Task details ▸ Count how many lines of the material contain the string "cártel", then give that number and nothing more.

Data extracts ▸
┌────────
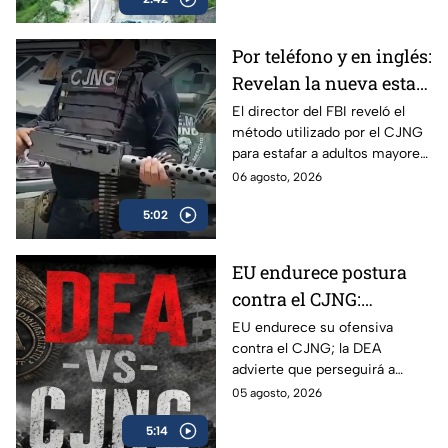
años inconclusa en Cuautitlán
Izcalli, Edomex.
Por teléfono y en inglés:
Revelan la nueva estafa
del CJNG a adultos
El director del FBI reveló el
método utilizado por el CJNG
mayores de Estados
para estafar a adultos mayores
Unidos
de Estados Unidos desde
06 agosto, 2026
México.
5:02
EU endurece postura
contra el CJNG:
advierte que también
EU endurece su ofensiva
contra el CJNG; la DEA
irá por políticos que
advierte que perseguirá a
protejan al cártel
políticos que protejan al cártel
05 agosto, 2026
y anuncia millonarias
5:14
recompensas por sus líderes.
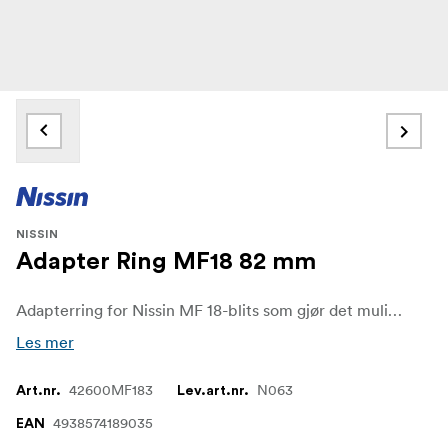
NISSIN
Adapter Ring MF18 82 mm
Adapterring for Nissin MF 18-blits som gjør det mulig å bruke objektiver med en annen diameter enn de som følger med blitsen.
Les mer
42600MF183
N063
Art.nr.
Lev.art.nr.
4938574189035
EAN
└────────
┌────────
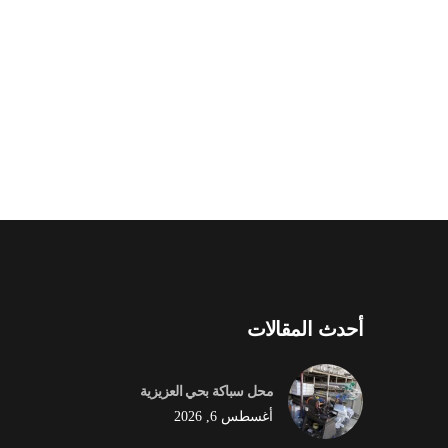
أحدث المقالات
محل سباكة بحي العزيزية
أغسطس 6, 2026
└────────
Response to the task ▸ 2